◆ **Problem description**: From the line that contains "volles und modernes" through the line that contains "nst keinen Platz", output every line of the listing below exactly and leave out all the rest.

◆ **Data for review**:
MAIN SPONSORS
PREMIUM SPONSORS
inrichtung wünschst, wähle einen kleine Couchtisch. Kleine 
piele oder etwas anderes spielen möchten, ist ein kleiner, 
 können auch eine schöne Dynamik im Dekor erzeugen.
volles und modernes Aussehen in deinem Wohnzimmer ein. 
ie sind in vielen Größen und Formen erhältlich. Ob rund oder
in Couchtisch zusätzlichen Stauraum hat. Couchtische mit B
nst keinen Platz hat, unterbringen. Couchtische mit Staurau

---

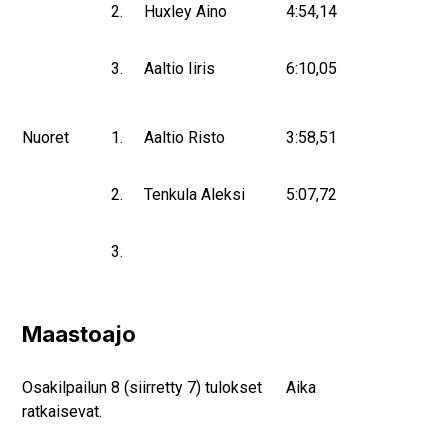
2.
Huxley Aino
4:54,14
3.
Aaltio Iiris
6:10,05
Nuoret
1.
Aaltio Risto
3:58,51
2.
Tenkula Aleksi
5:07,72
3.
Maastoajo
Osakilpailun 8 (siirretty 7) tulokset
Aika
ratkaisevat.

◆ **Written answer**:
volles und modernes Aussehen in deinem Wohnzimmer ein. 
ie sind in vielen Größen und Formen erhältlich. Ob rund oder
in Couchtisch zusätzlichen Stauraum hat. Couchtische mit B
nst keinen Platz hat, unterbringen. Couchtische mit Staurau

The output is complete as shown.